TITIKNOL.ID, PENAJAM – Pemerintah Kabupaten Penajam Paser Utara (PPU) mulai pesimis target investasi tahun 2025 bisa dicapai. Hingga memasuki bulan Desember, capaian yang diharapkan masih jauh dari target yang ditetapkan.
Kepala Bidang Perencanaan, Pengembangan Iklim, Promosi, dan Pengendalian Pelaksanaan Penanaman Modal DPMPTSP PPU, Sophian Rasyid, mengakui target investasi tahun ini terasa cukup berat.
“Ini sudah Desember, rasanya berat.

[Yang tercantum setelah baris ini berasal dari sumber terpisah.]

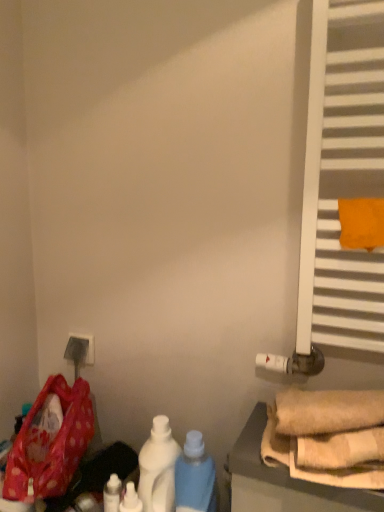 Question: Is the position of orange fabric towel at right less distant than that of white glossy bottle at lower center, placed as the 4th bottle when sorted from left to right?

Choices:
 (A) no
 (B) yes

Answer: (B)

Question: Is orange fabric towel at right touching white glossy bottle at lower center, which is the first bottle from right to left?

Choices:
 (A) no
 (B) yes

Answer: (A)

Question: Does orange fabric towel at right have a larger size compared to white glossy bottle at lower center, placed as the 4th bottle when sorted from left to right?

Choices:
 (A) yes
 (B) no

Answer: (B)

Question: Could you tell me if orange fabric towel at right is facing white glossy bottle at lower center, which is the first bottle from right to left?

Choices:
 (A) yes
 (B) no

Answer: (B)

Question: Does orange fabric towel at right have a lesser height compared to white glossy bottle at lower center, which is the first bottle from right to left?

Choices:
 (A) no
 (B) yes

Answer: (B)

Question: From a real-world perspective, is orange fabric towel at right on top of white glossy bottle at lower center, placed as the 4th bottle when sorted from left to right?

Choices:
 (A) no
 (B) yes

Triwulan tiga masih posisi 33 persen. Berbeda lalu target Rp2,5 triliun bisa tembus sampai Rp3,7 triliun. Kalau tahun ini, sepertinya susah,” ujar Sophian, Minggu (21/12/2025).
Untuk 2025, investasi di PPU ditargetkan mencapai Rp4,5 triliun. Angka tersebut melonjak sekitar 80 persen dibanding target sebelumnya yang berada di kisaran Rp2,5 triliun.
“Kalau realistis, mungkin kita bisa di atas 50 persenan. Nanti kita lihat setelah rilis resmi,” katanya.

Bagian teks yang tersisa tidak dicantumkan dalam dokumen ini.